Start of DATA EXCERPTS

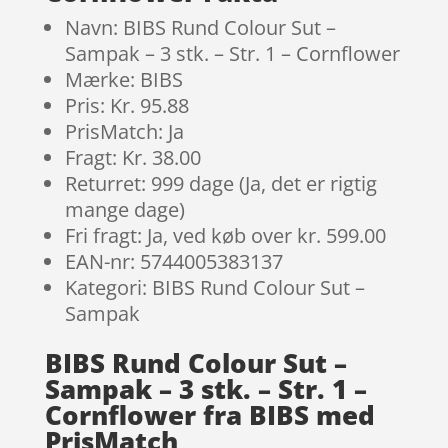
Navn: BIBS Rund Colour Sut –
Sampak – 3 stk. – Str. 1 – Cornflower
Mærke: BIBS
Pris: Kr. 95.88
PrisMatch: Ja
Fragt: Kr. 38.00
Returret: 999 dage (Ja, det er rigtig
mange dage)
Fri fragt: Ja, ved køb over kr. 599.00
EAN-nr: 5744005383137
Kategori: BIBS Rund Colour Sut –
Sampak
BIBS Rund Colour Sut –
Sampak – 3 stk. – Str. 1 –
Cornflower fra BIBS med
PrisMatch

End of DATA EXCERPTS

**EXERCISE GOAL**
Could every entry above be printed again exactly, images excluded?

**EXPECTED ANSWER**
Navn: BIBS Rund Colour Sut –
Sampak – 3 stk. – Str. 1 – Cornflower
Mærke: BIBS
Pris: Kr. 95.88
PrisMatch: Ja
Fragt: Kr. 38.00
Returret: 999 dage (Ja, det er rigtig
mange dage)
Fri fragt: Ja, ved køb over kr. 599.00
EAN-nr: 5744005383137
Kategori: BIBS Rund Colour Sut –
Sampak
BIBS Rund Colour Sut –
Sampak – 3 stk. – Str. 1 –
Cornflower fra BIBS med
PrisMatch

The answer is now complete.